Hospice Coverage and Benefits

To qualify for hospice care, a hospice doctor and your doctor (if you have one) must certify that you’re terminally ill, meaning you have a life expectancy of 6 months or less. When you agree to hospice care, you’re agreeing to comfort care (palliative care) instead of care to cure your illness. You also must sign a statement choosing hospice care instead of other benefits Medicare covers to treat your terminal illness and related conditions. Coverage includes:

  • All items and services needed for pain relief and symptom management
  • Medical, nursing, and social services
  • Drugs for pain management
  • Durable medical equipment for pain relief and symptom management
  • Aide and homemaker services
  • Other covered services you need to manage your pain and other symptoms, as well as spiritual and grief counseling for you and your family.
  • Medicare-certified hospice care is usually given in your home or other facility where you live, like a nursing home.

Your costs in Original Medicare

  • You pay nothing for hospice care.
  • You pay nothing for each prescription for outpatient drugs for pain and symptom management related to primary diagnosis.

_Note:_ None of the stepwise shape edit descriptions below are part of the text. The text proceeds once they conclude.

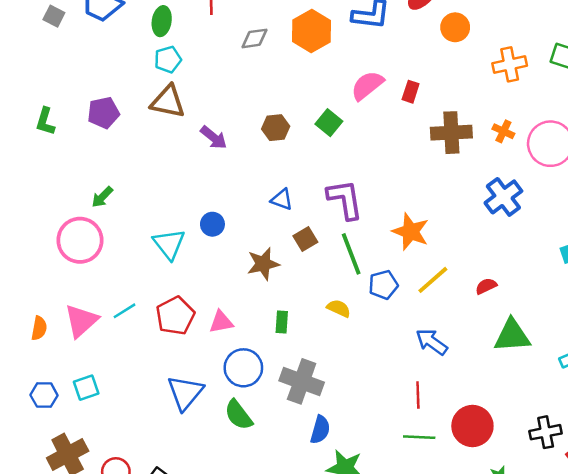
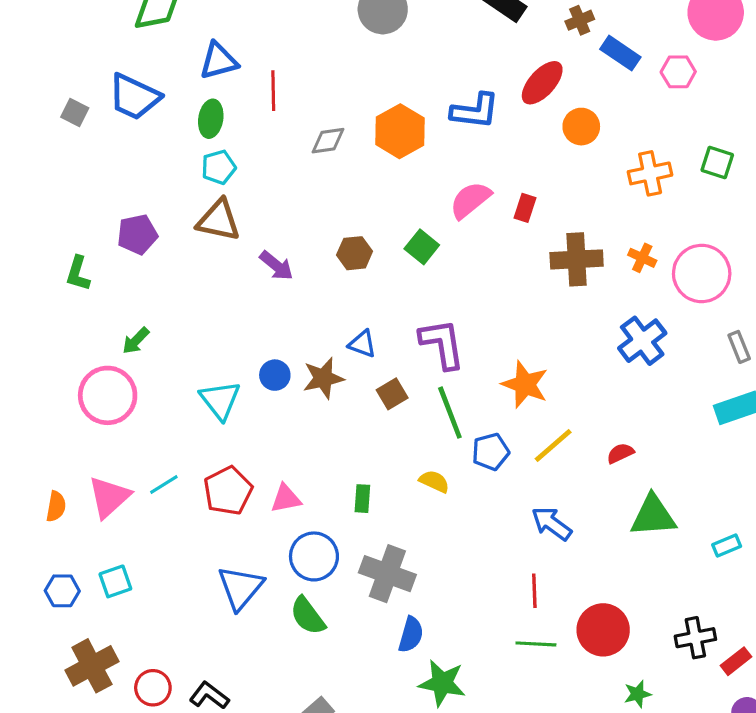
green L-shape: (45, 121) -> (78, 273), moved
brown star: (263, 264) -> (323, 378), moved

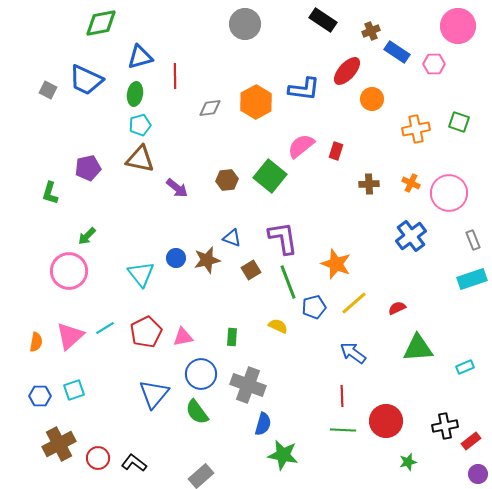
green square: (422, 247) -> (270, 176), size x1.5
brown cross: (577, 259) -> (369, 184), size x0.6

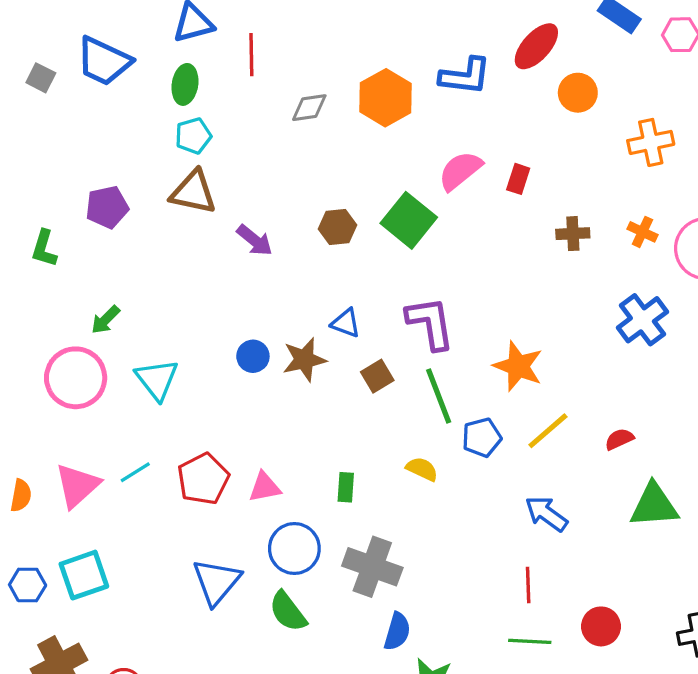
cyan triangle: (141, 274) -> (157, 379), moved
cyan square: (74, 390) -> (84, 575), size x1.4
red circle: (386, 421) -> (601, 626), size x0.7

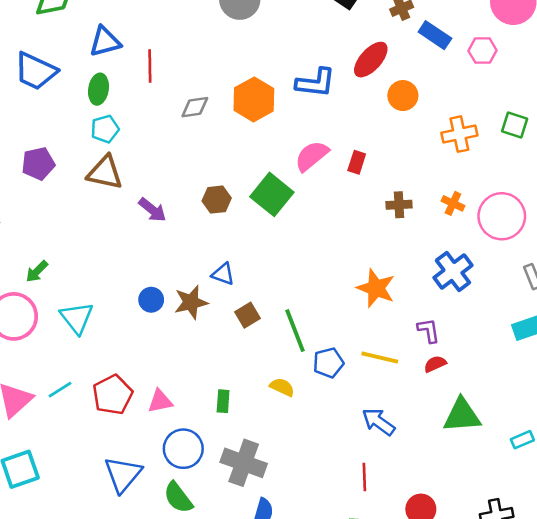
purple pentagon: (107, 207) -> (38, 164), moved
purple L-shape: (430, 323) -> (429, 331), moved, size x0.6
orange star: (518, 366) -> (376, 288), moved
yellow line: (548, 431) -> (380, 358), turned 54

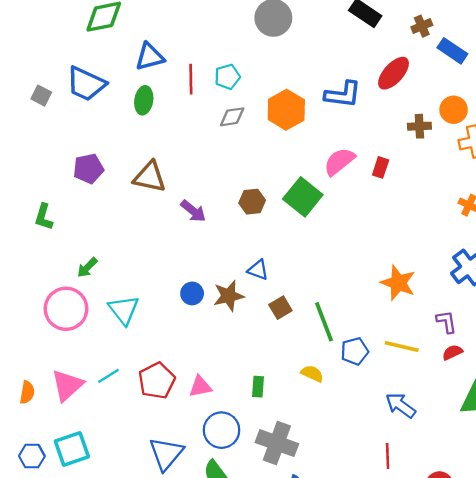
orange circle: (403, 96) -> (454, 110), moved
cyan pentagon: (105, 129) -> (227, 77), moved
brown cross: (399, 205) -> (419, 126), moved

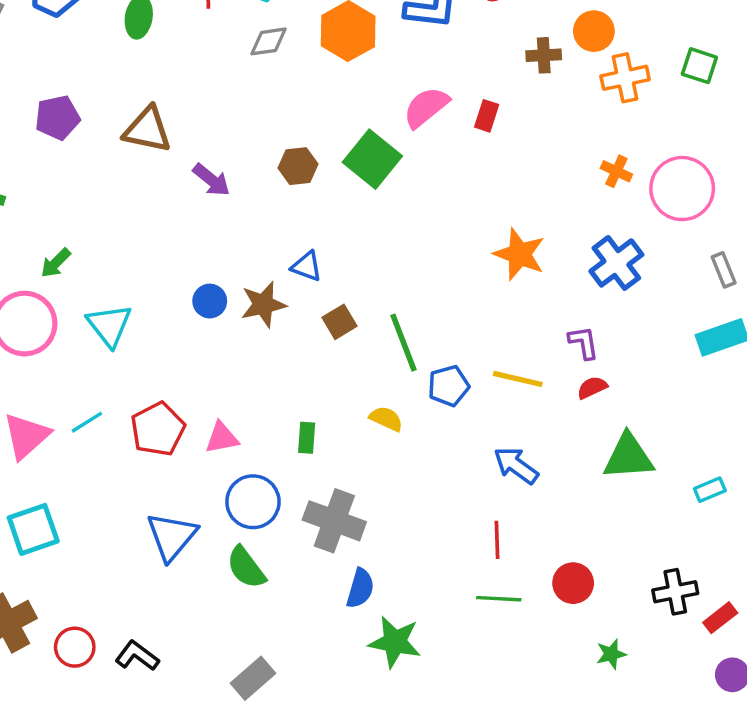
orange star: (398, 283) -> (519, 254), moved

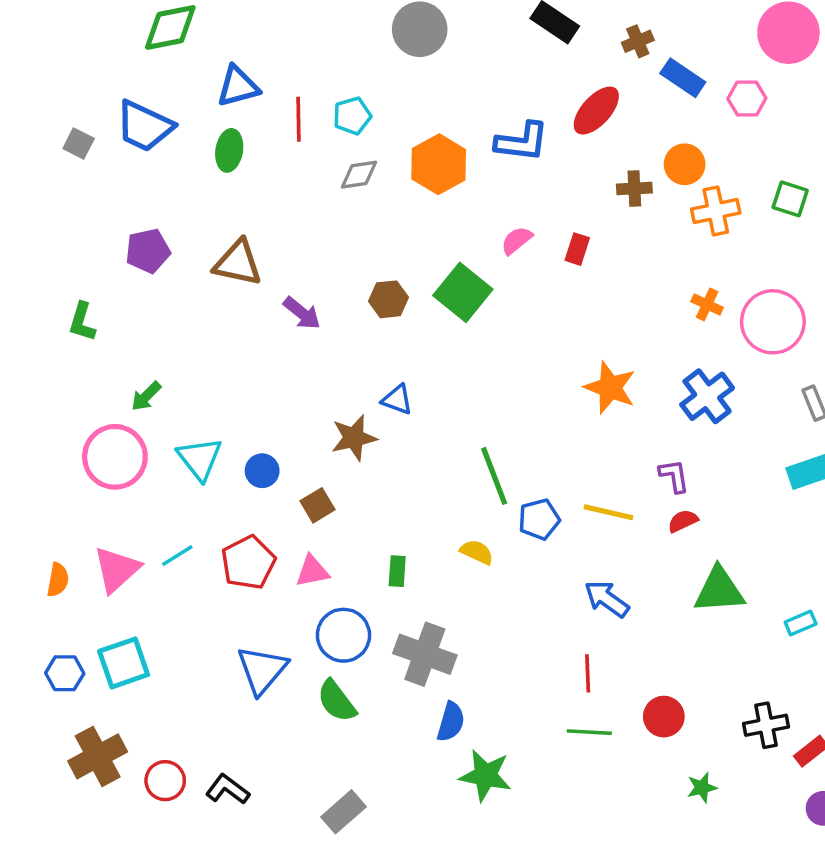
pink semicircle: (426, 107) -> (517, 240), size x0.7
blue circle: (210, 301) -> (262, 471), moved
brown square: (339, 322) -> (318, 505), moved

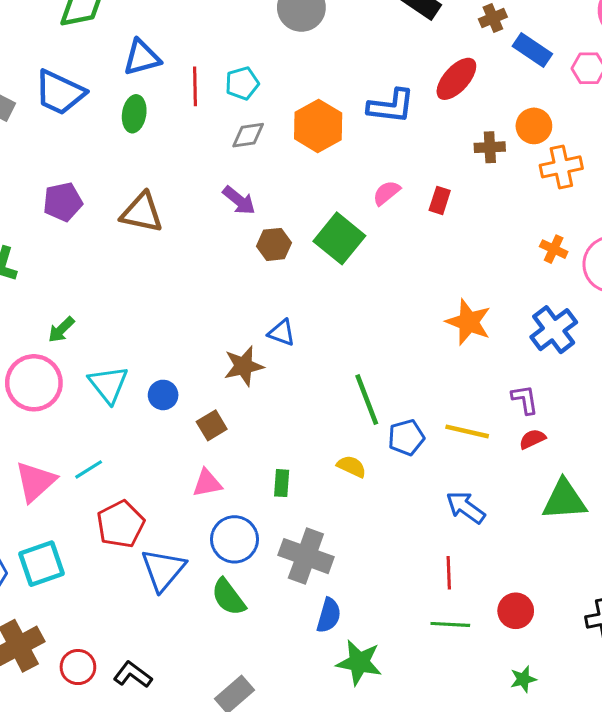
purple arrow: (302, 313) -> (239, 200), moved
red pentagon: (248, 562) -> (121, 524), moved
green star: (702, 788) -> (523, 679), moved

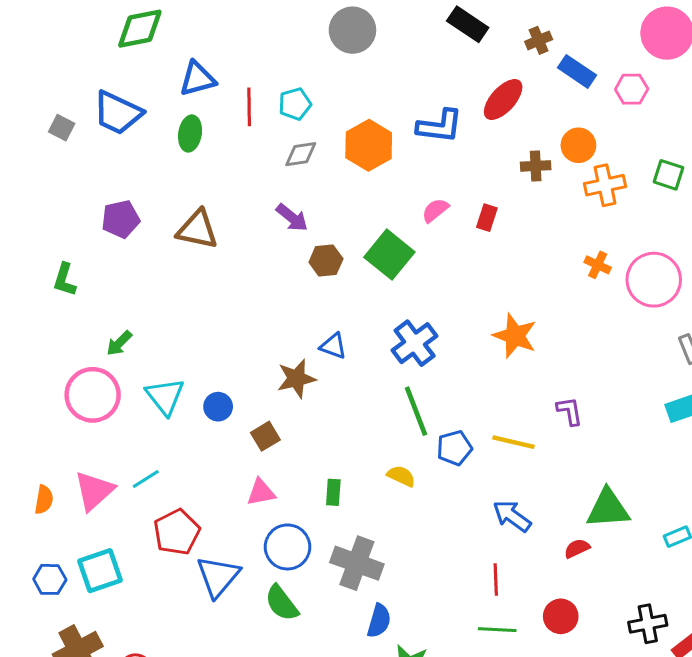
blue cross: (554, 330) -> (415, 343), moved
red semicircle: (532, 439) -> (577, 548), moved

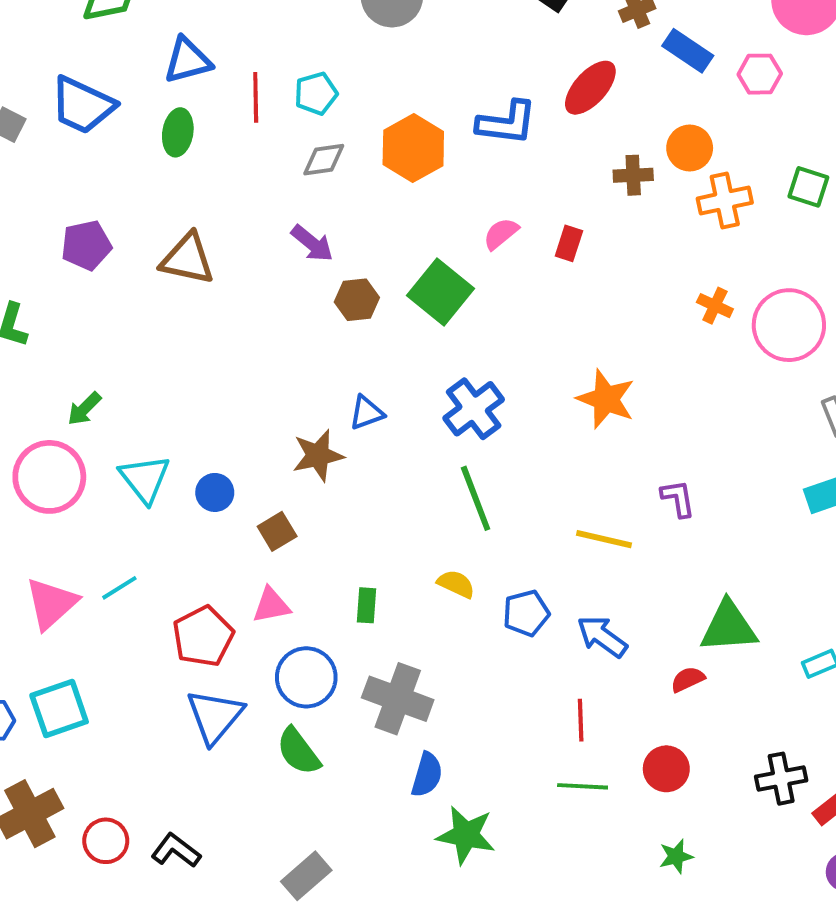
blue triangle: (333, 346) -> (367, 413), turned -40
blue pentagon: (454, 448) -> (526, 613), moved
red pentagon: (177, 532) -> (203, 636), moved

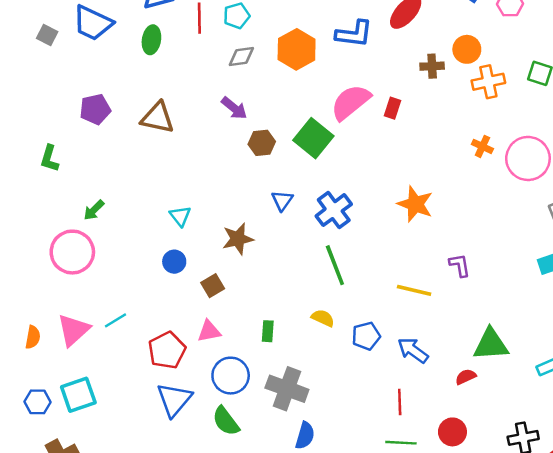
pink semicircle: (501, 234) -> (351, 102), size x1.8
blue triangle: (367, 413) -> (282, 200), moved, turned -35
cyan triangle: (145, 479) -> (180, 216), moved, size x0.7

All other medications will continue to be paid for as usual through your Part D medication coverage.

What it is

Depending on your terminal illness and related conditions, the plan of care your hospice team creates can include any or all of these services:

  • Doctors' services
  • Nursing and medical services
  • Durable medical equipment for pain relief and symptom management
  • Medical supplies, like bandages or catheters
  • Drugs for pain management
  • Aide and homemaker services
  • Physical therapy services
  • Occupational therapy services
  • Speech-language pathology services
  • Social services
  • Dietary counseling
  • Spiritual and grief counseling for you and your family
  • Short-term inpatient care for pain and symptom management. This care must be in a Medicare approved facility, like a hospice facility, hospital, or skilled nursing facility that contracts with the hospice.
  • Inpatient respite care , which is care you get in a Medicare-approved facility (like an inpatient facility, hospital, or nursing home), so that your usual caregiver (like a family member or friend) can rest. Your hospice provider will arrange this for you. You can stay up to 5 days each time you get respite care. You can get respite care more than once, but only on an occasional basis.
  • Any other services Medicare covers to manage your pain and other symptoms related to your terminal illness and related conditions, as your hospice team recommends.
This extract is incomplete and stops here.